As the capital and largest city of Bosnia and Herzegovina, Sarajevo is naturally the main center of the country's media. Most of the country's major television channels are based in the city, as are the most popular newspapers and magazines.

Newspapers are the most popular and most well established forms of media. The two most popular and credible daily newspapers are the Oslobođenje and the Dnevni avaz, The buildings of both of these are adjacent to each other, situated in Novi Grad municipality, making the spot the center of the Bosnian media world.

The Dnevni avaz (the Daily Voice) is today the more successful of the two. It was claimed to have ties with the powerful Party of Democratic Action, which some take to explain its success. Later however it shifted its supported among the other parties. The Oslobođenje is the older and more well known of the two. Meaning "The Liberation", it was established in Sarajevo following World War II as the communist party's newspaper. Oslobođenje preserved somewhat leftist views. Novi Plamen, a monthly magazine, is the most left-wing publication currently.

Infostaza is the first newspaper in Bosnia and Herzegovina that is published exclusively online. It offers a wide range of daily news and current topics.

As well as professional newspapers, Sarajevo is also home to a variety of magazines and political tabloids, such as Slobodna Bosna, Dani, and Walter, all of which have a high circulation.

Television is very popular in Sarajevo, even though for most people the number of channels is somewhat limited. Satellites allow for a number of foreign channels to be watched, but the most popular are the local news stations based in the city.

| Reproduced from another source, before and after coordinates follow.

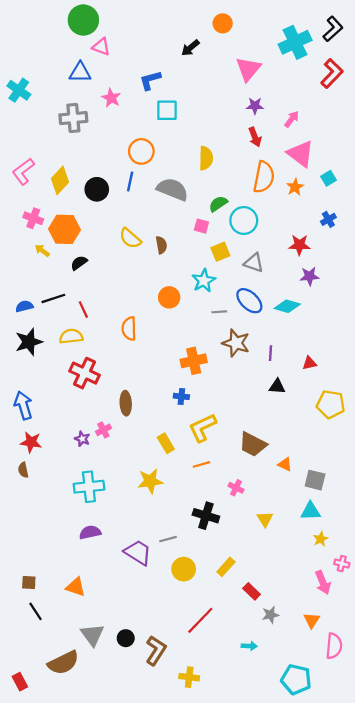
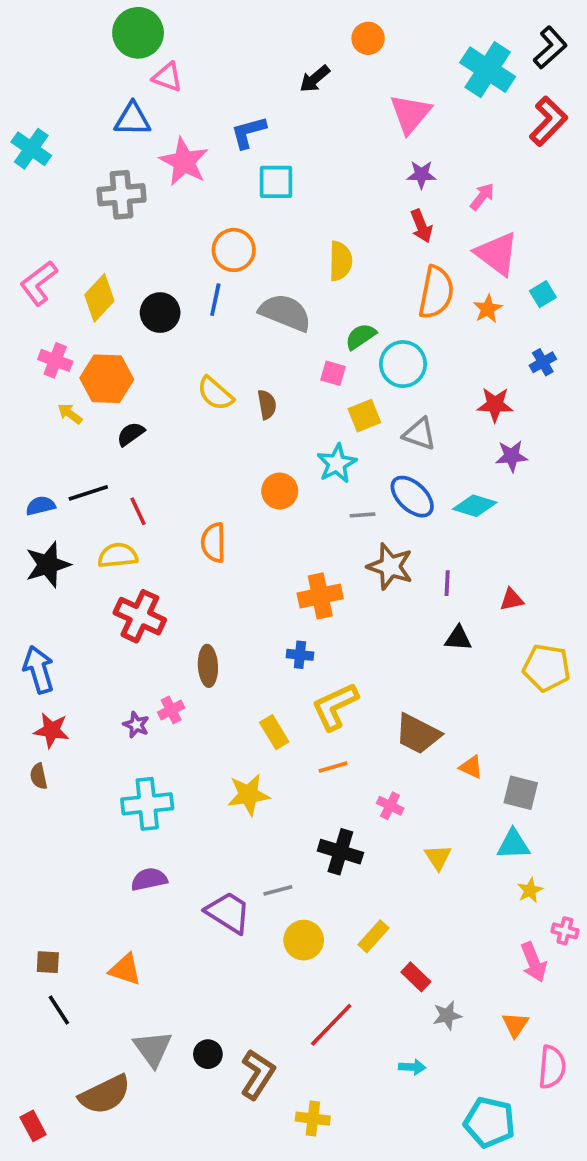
cyan cross: (295, 42) -> (488, 70), turned -32
pink star: (111, 98) -> (184, 162), size x1.5

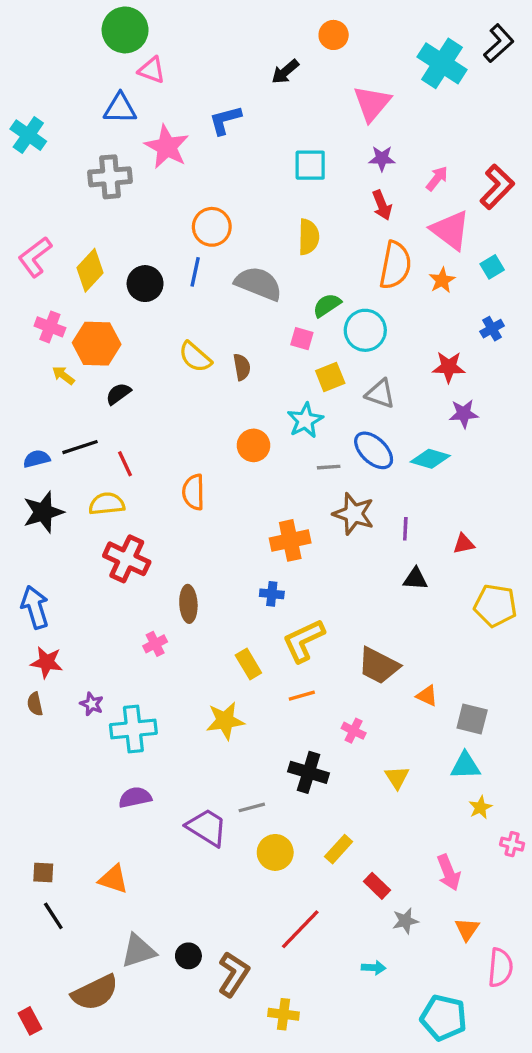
red L-shape: (548, 121) -> (497, 187), moved
cyan square: (276, 182) -> (310, 165), moved
purple star: (136, 725) -> (92, 704), moved
pink arrow: (534, 962) -> (449, 872), moved
gray triangle: (153, 1049) -> (138, 951), turned 48

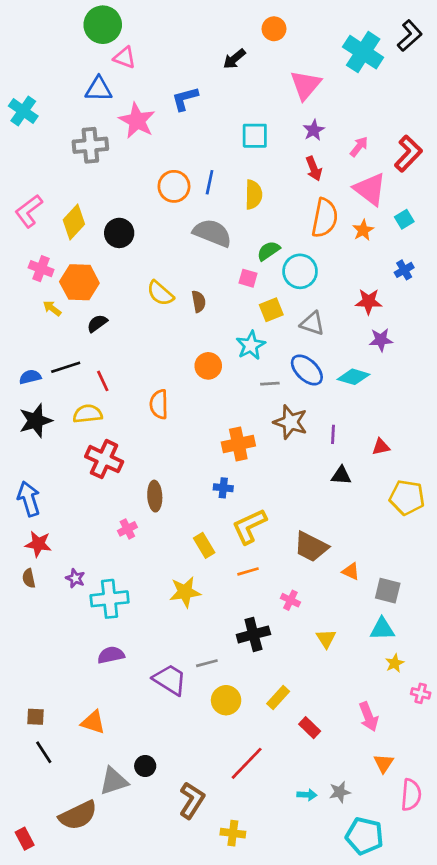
purple star: (382, 158) -> (314, 130), turned -30
blue line: (195, 272) -> (210, 182), moved
black cross: (309, 772) -> (253, 634), turned -32
gray star: (405, 921) -> (340, 792), moved
black circle: (188, 956) -> (145, 766), moved

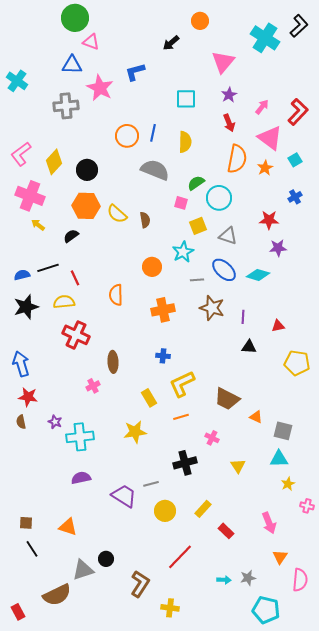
pink cross: (41, 269) -> (30, 196), size x1.6
orange hexagon: (79, 282) -> (86, 206), moved
orange cross: (238, 444) -> (163, 310), moved

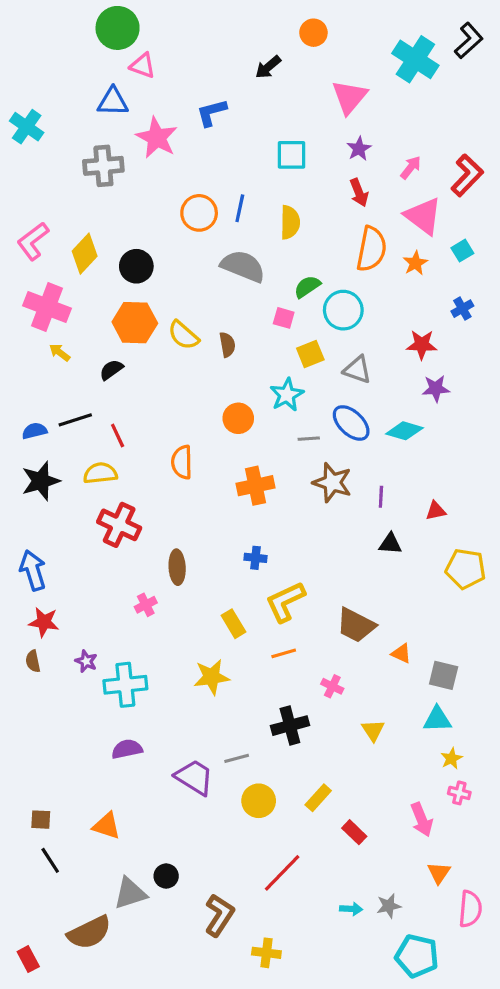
pink cross: (307, 506) -> (459, 793), moved

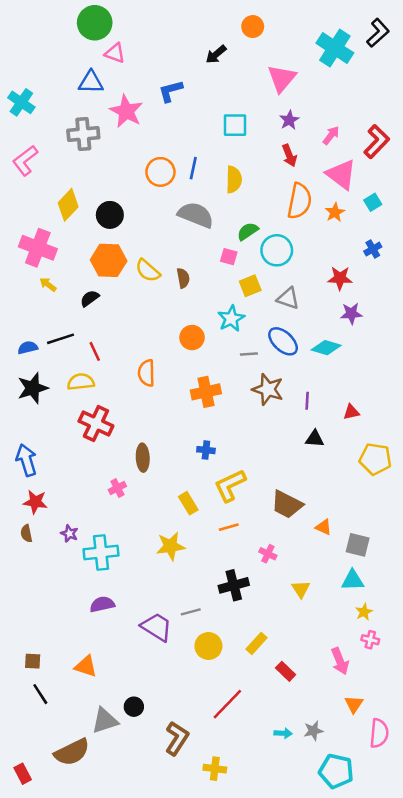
pink L-shape: (33, 241) -> (25, 161), moved

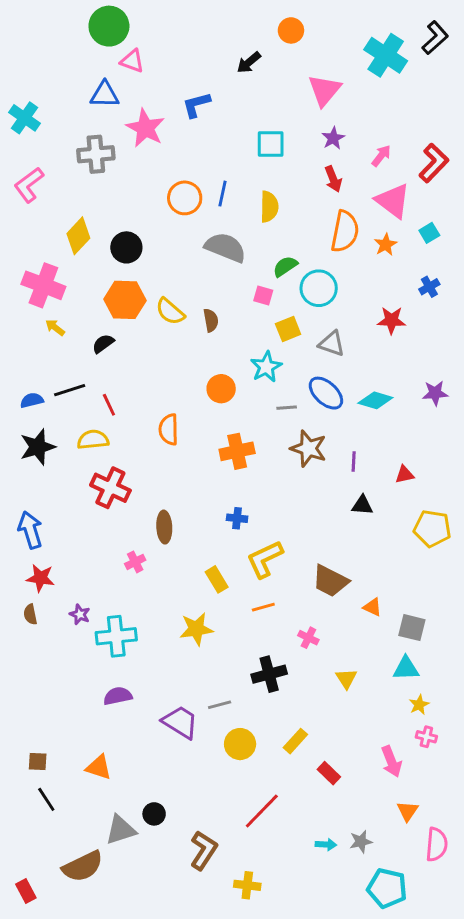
purple star: (351, 314) -> (435, 393), moved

Federalna televizija (FTV) is the television of the Federation of Bosnia and Herzegovina entity, while there is also a national radio-television system named Public Broadcast Service of Bosnia and Herzegovina. A Sarajevo Cantonal channel is also available.

After the government affiliated channels there are several other television stations, perhaps the most prominent being Hayat TV. Another is the Open Broadcast Network, a television station founded by the International community, now privately owned. Television stations from Croatia are also available, as is Serbian Eastern European media giant RTV Pink, with Pink BH Company, the local branch based in Bijeljina.

Many small independent radio stations exist, although the majority listen to the more established ones such as Radio M, Radio Grad, eFM Student Radio and RSG. RSG, Radio Stari Grad (Radio Old Town) is the most popular of these. Radio Free Europe can still be heard, and several American and West European stations are available for listening as well. Also popular is Radio 202, affiliated with FTV.